URFM: A general Ultrasound Representation Foundation Model for advancing ultrasound image diagnosis.
Authors
Affiliations (8)
Affiliations (8)
- West China Biomedical Big Data Center, West China Hospital, Sichuan University, Chengdu 610041, Sichuan, China.
- Med-X Center for Informatics, Sichuan University, Chengdu, Sichuan 610041, China.
- West China Hospital-SenseTime Joint Lab, Chengdu, Sichuan 610041, China.
- School of Artificial Intelligence, Beijing University of Posts and Telecommunications, Beijing 100876, China.
- Stork Healthcare, Chengdu 610041, Sichuan, China.
- Department of Ultrasonography, West China Hospital, Sichuan University, Chengdu 610041, Sichuan, China.
- School of Biomedical Engineering, Tsinghua University, Beijing 100084, China.
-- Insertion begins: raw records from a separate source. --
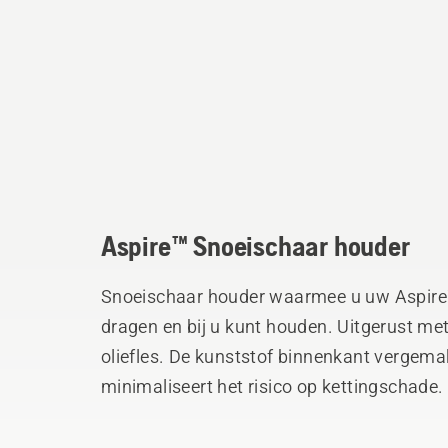
Aspire™ Snoeischaar houder
Snoeischaar houder waarmee u uw Aspire
dragen en bij u kunt houden. Uitgerust me
oliefles. De kunststof binnenkant vergem
minimaliseert het risico op kettingschad
Tuinriem of Flexibelt.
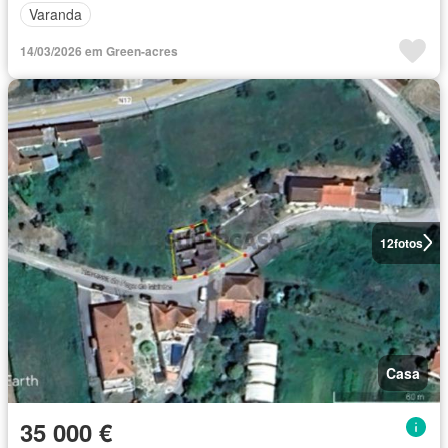
Varanda
14/03/2026 em Green-acres
12
fotos
Casa
35 000 €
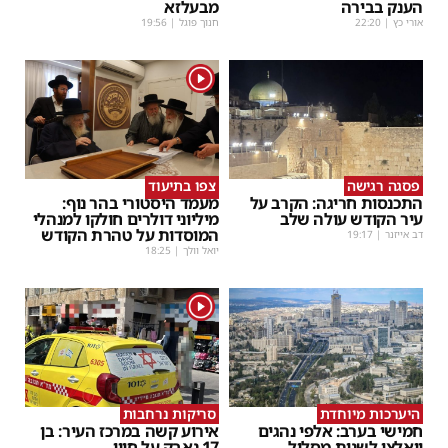
הענק בבירה
מבעלזא
אורי כץ
|
22:20
חנוך פוגל
|
19:56
1
פסגה רגישה
צפו בתיעוד
התכנסות חריגה: הקרב על
מעמד היסטורי בהר נוף:
עיר הקודש עולה שלב
מיליוני דולרים חולקו למנהלי
המוסדות על טהרת הקודש
דב אייזנר
|
19:17
יואל וולך
|
18:25
1
היערכות מיוחדת
סריקות נרחבות
חמישי בערב: אלפי נהגים
אירוע קשה במרכז העיר: בן
ייאלצו לשנות מסלול
17 נאבק על חייו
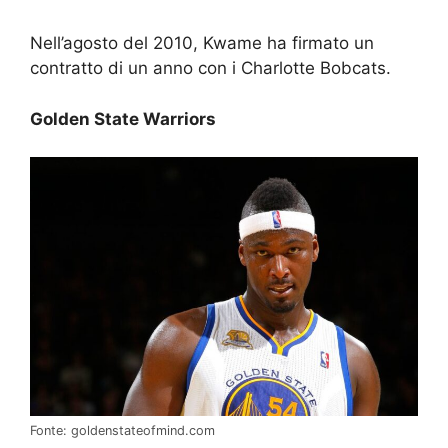
Nell’agosto del 2010, Kwame ha firmato un
contratto di un anno con i Charlotte Bobcats.
Golden State Warriors
Fonte: goldenstateofmind.com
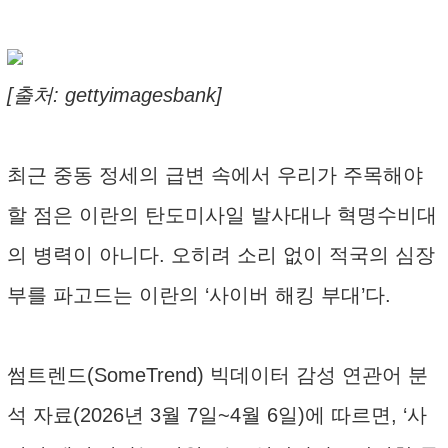
[출처: gettyimagesbank]
최근 중동 정세의 급변 속에서 우리가 주목해야
할 점은 이란의 탄도미사일 발사대나 혁명수비대
의 병력이 아니다. 오히려 소리 없이 적국의 심장
부를 파고드는 이란의 ‘사이버 해킹 부대’다.
썸트렌드(SomeTrend) 빅데이터 감성 연관어 분
석 자료(2026년 3월 7일~4월 6일)에 따르면, ‘사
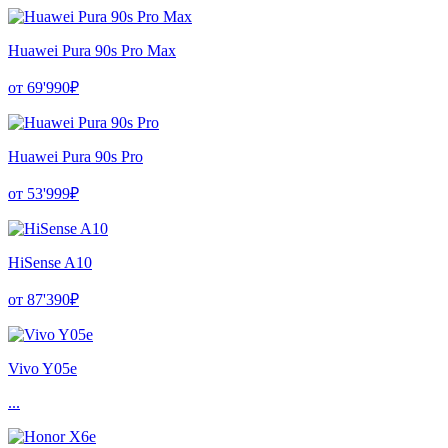
Huawei Pura 90s Pro Max
от 69'990₽
Huawei Pura 90s Pro
от 53'999₽
HiSense A10
от 87'390₽
Vivo Y05e
...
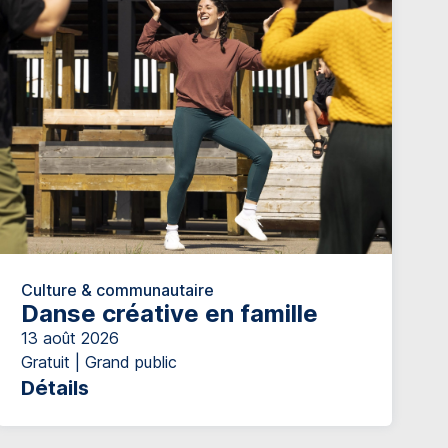
Culture & communautaire
Danse créative en famille
13 août 2026
Gratuit | Grand public
Détails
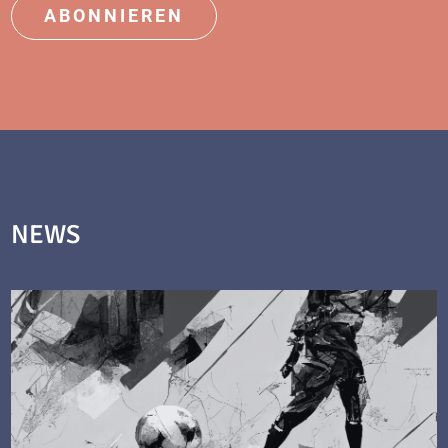
ABONNIEREN
NEWS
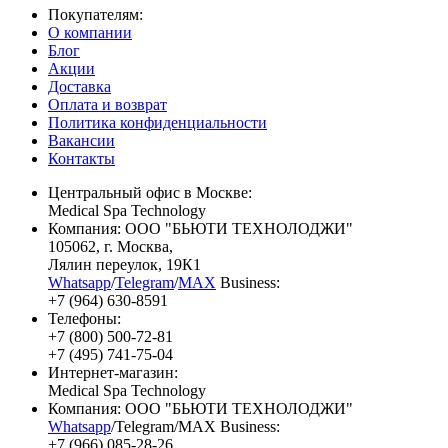
Покупателям:
О компании
Блог
Акции
Доставка
Оплата и возврат
Политика конфиденциальности
Вакансии
Контакты
Центральный офис в Москве:
Medical Spa Technology
Компания: ООО "БЬЮТИ ТЕХНОЛОДЖИ"
105062
, г.
Москва
,
Лялин переулок, 19К1
Whatsapp
/
Telegram
/
MAX
Business:
+7 (964) 630-8591
Телефоны:
+7 (800) 500-72-81
+7 (495) 741-75-04
Интернет-магазин:
Medical Spa Technology
Компания: ООО "БЬЮТИ ТЕХНОЛОДЖИ"
Whatsapp
/Telegram/MAX Business:
+7 (966) 085-28-26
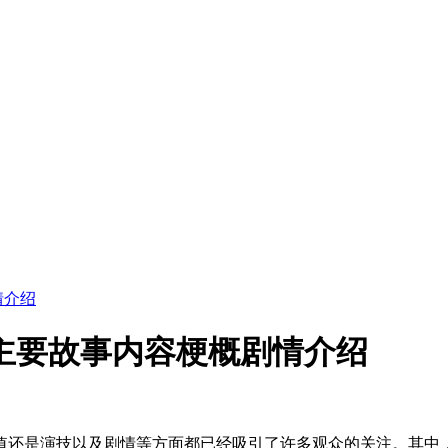
情介绍
主要故事内容梗概剧情介绍
值还是演技以及剧情等方面都已经吸引了许多观众的关注。其中，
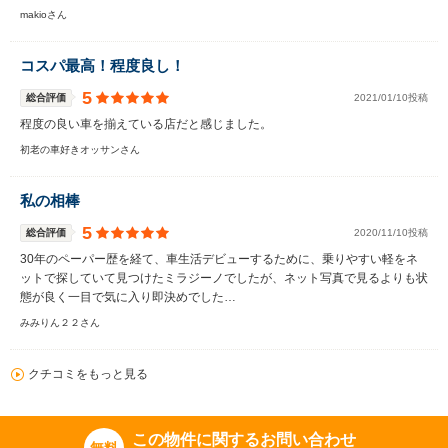
makioさん
コスパ最高！程度良し！
5
総合評価
2021/01/10投稿
程度の良い車を揃えている店だと感じました。
初老の車好きオッサンさん
私の相棒
5
総合評価
2020/11/10投稿
30年のペーパー歴を経て、車生活デビューするために、乗りやすい軽をネ
ットで探していて見つけたミラジーノでしたが、ネット写真で見るよりも状
態が良く一目で気に入り即決めでした…
みみりん２２さん
クチコミをもっと見る
この物件に関するお問い合わせ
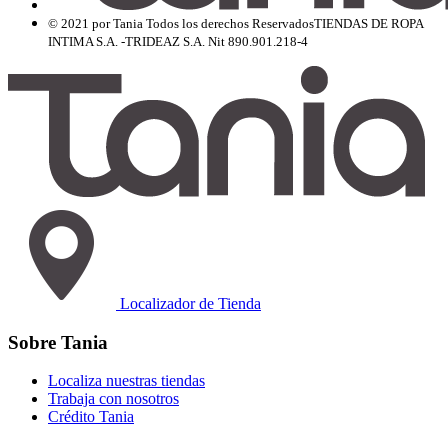
© 2021 por Tania Todos los derechos Reservados
TIENDAS DE ROPA
INTIMA S.A. -TRIDEAZ S.A. Nit 890.901.218-4
Localizador de Tienda
Sobre Tania
Localiza nuestras tiendas
Trabaja con nosotros
Crédito Tania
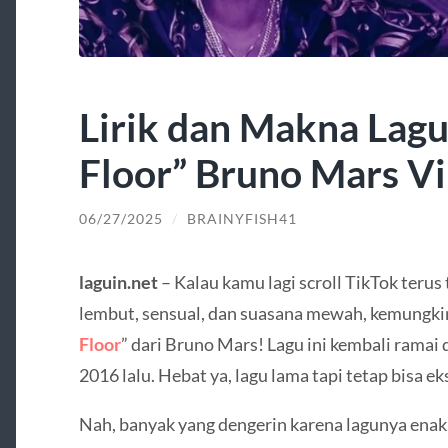
Lirik dan Makna Lagu
Floor” Bruno Mars Vi
06/27/2025
/
BRAINYFISH41
laguin.net
– Kalau kamu lagi scroll TikTok terus
lembut, sensual, dan suasana mewah, kemungkina
Floor
” dari Bruno Mars! Lagu ini kembali ramai d
2016 lalu. Hebat ya, lagu lama tapi tetap bisa ek
Nah, banyak yang dengerin karena lagunya enak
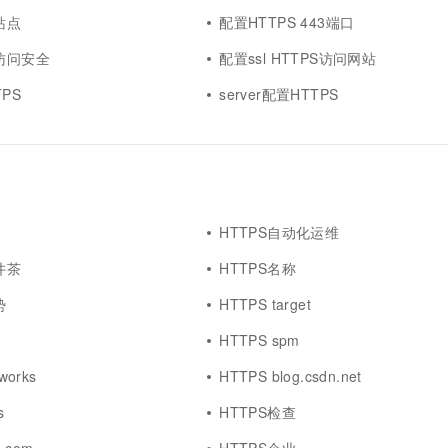
站点
配置HTTPS 443端口
S访问安全
配置ssl HTTPS访问网站
PS
server配置HTTPS
HTTPS自动化运维
井茶
HTTPS名称
势
HTTPS target
HTTPS spm
works
HTTPS blog.csdn.net
s
HTTPS检查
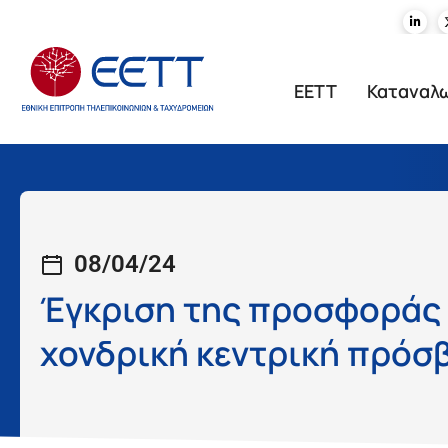
ΕΕΤΤ
Καταναλ
08/04/24
Έγκριση της προσφοράς 
χονδρική κεντρική πρόσ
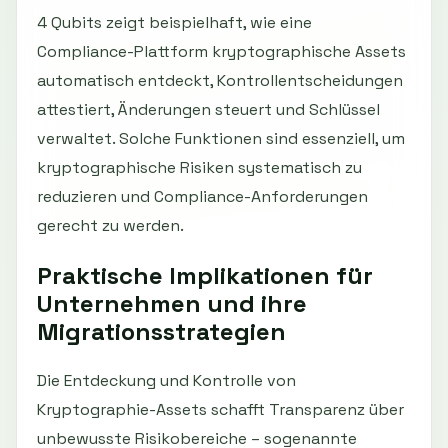
4 Qubits zeigt beispielhaft, wie eine
Compliance-Plattform kryptographische Assets
automatisch entdeckt, Kontrollentscheidungen
attestiert, Änderungen steuert und Schlüssel
verwaltet. Solche Funktionen sind essenziell, um
kryptographische Risiken systematisch zu
reduzieren und Compliance-Anforderungen
gerecht zu werden.
Praktische Implikationen für
Unternehmen und ihre
Migrationsstrategien
Die Entdeckung und Kontrolle von
Kryptographie-Assets schafft Transparenz über
unbewusste Risikobereiche – sogenannte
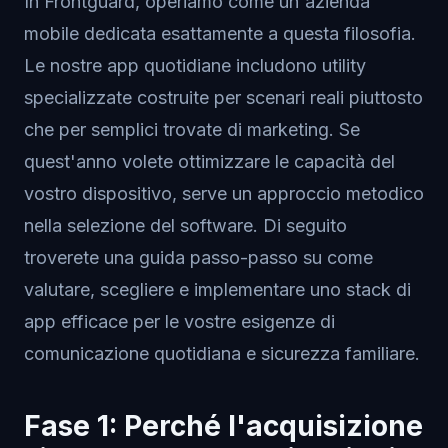
In Frontguard, operiamo come un'azienda
mobile dedicata esattamente a questa filosofia.
Le nostre app quotidiane includono utility
specializzate costruite per scenari reali piuttosto
che per semplici trovate di marketing. Se
quest'anno volete ottimizzare le capacità del
vostro dispositivo, serve un approccio metodico
nella selezione del software. Di seguito
troverete una guida passo-passo su come
valutare, scegliere e implementare uno stack di
app efficace per le vostre esigenze di
comunicazione quotidiana e sicurezza familiare.
Fase 1: Perché l'acquisizione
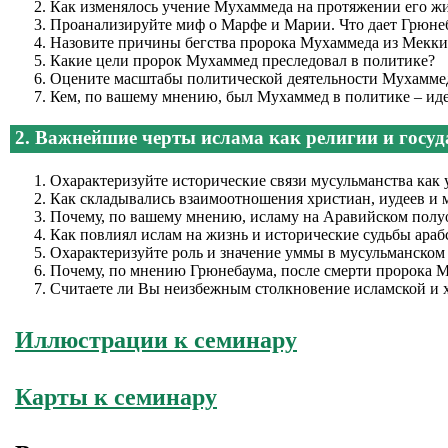
Как изменялось учение Мухаммеда на протяжении его жи
Проанализируйте миф о Марфе и Марии. Что дает Грюне
Назовите причины бегства пророка Мухаммеда из Мекки 
Какие цели пророк Мухаммед преследовал в политике?
Оцените масштабы политической деятельности Мухамме
Кем, по вашему мнению, был Мухаммед в политике – ид
2. Важнейшие черты ислама как религии и госуд
Охарактеризуйте исторические связи мусульманства как 
Как складывались взаимоотношения христиан, иудеев и
Почему, по вашему мнению, исламу на Аравийском полуо
Как повлиял ислам на жизнь и исторические судьбы араб
Охарактеризуйте роль и значение уммы в мусульманском
Почему, по мнению Грюнебаума, после смерти пророка М
Считаете ли Вы неизбежным столкновение исламской и 
Иллюстрации к семинару
Карты к семинару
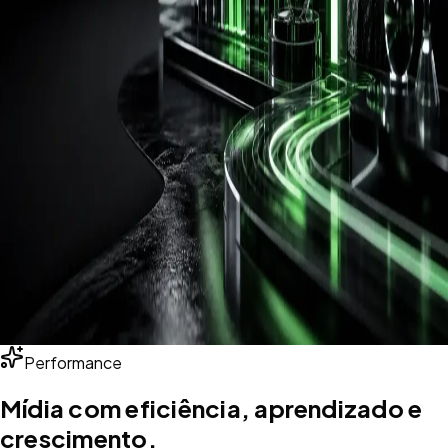
Performance
Mídia com eficiência, aprendizado e
crescimento.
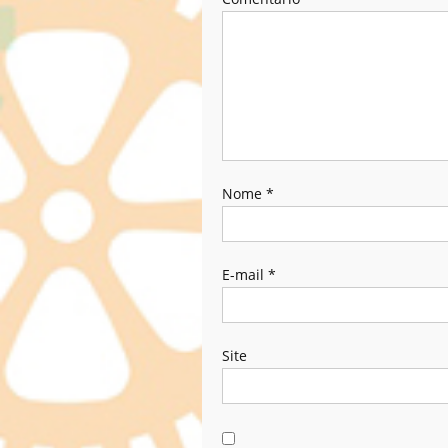
Nome
*
E-mail
*
Site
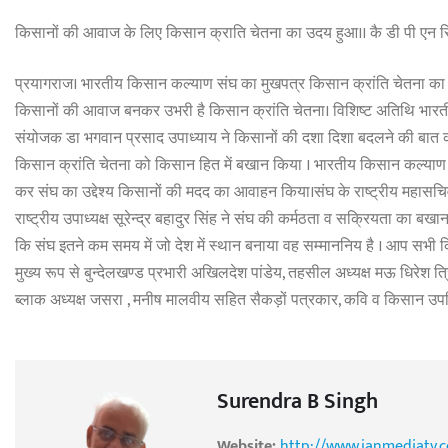
किसानों की आवाज के लिए किसान क्राति चेतना का उदय हुआ।। कै डी पी एन स
प्रयागराज। भारतीय किसान कल्याण संघ का मुखपत्र किसान क्रांति चेतना का बि
किसानों की आवाज बनकर उभरी है किसान क्रांति चेतना। विशिष्ट अतिथि भारतीय राष
संयोजक डा भगवान प्रसाद उपाध्याय ने किसानों की दशा दिशा बदलने की बात कह
किसान क्रांति चेतना को किसान हित में बखान किया । भारतीय किसान कल्याण संघ
कर संघ का उद्देश्य किसानों की मदद का आवाहन किया।संघ के राष्ट्रीय महासचिव
राष्ट्रीय उपाध्यक्ष सूरेन्द्र बहादुर सिंह ने संघ की कर्मठता व सक्रियता का बखान
कि संघ इतने कम समय में जो देश में स्थान बनाया वह सम्माननिय है । आप सभी 
मुख्य रूप से बुन्देलखण्ड प्रभारी अखिलदेश पांडेय, तहसील अध्यक्ष मऊ धिरेश त्रिपाठ
ब्लाक अध्यक्ष जसरा , मनीष मालवीय सहित सैकड़ों पत्रकार, कवि व किसान उपस
Surendra B Singh
Website:
http://www.janmediatv.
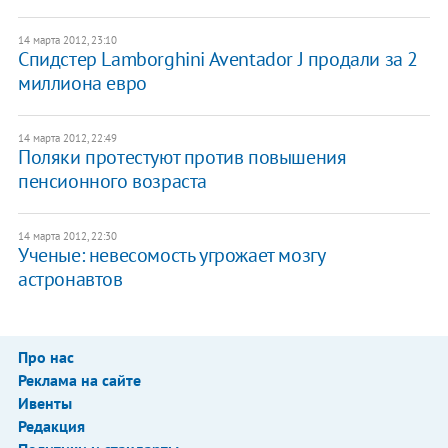
14 марта 2012, 23:10
Спидстер Lamborghini Aventador J продали за 2
миллиона евро
14 марта 2012, 22:49
Поляки протестуют против повышения
пенсионного возраста
14 марта 2012, 22:30
Ученые: невесомость угрожает мозгу
астронавтов
Про нас
Реклама на сайте
Ивенты
Редакция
- Sichuan University - Pittsburgh Institute, Sichuan University, Chengdu, Sichuan 610207, China.
Abstract
Ultrasound imaging is critical for clinical diagnostics, providing insights into various diseases and organs. However, artificial intelligence (AI) in this field faces challenges, such as the need for large labeled datasets and limited task-specific model applicability, particularly due to ultrasound's low signal-to-noise ratio (SNR). To overcome these, we introduce the Ultrasound Representation Foundation Model (URFM), designed to learn robust, generalizable representations from unlabeled ultrasound images, enabling label-efficient adaptation to diverse diagnostic tasks. URFM is pre-trained on over 1M images from 15 major anatomical organs using representation-based masked image modeling (MIM), an advanced self-supervised learning. Unlike traditional pixel-based MIM, URFM integrates high-level representations from BiomedCLIP, a specialized medical vision-language model, to address the low SNR issue. Extensive evaluation shows that URFM outperforms state-of-the-art methods, offering enhanced generalization, label efficiency, and training-time efficiency. URFM's scalability and flexibility signal a significant advancement in diagnostic accuracy and clinical workflow optimization in ultrasound imaging.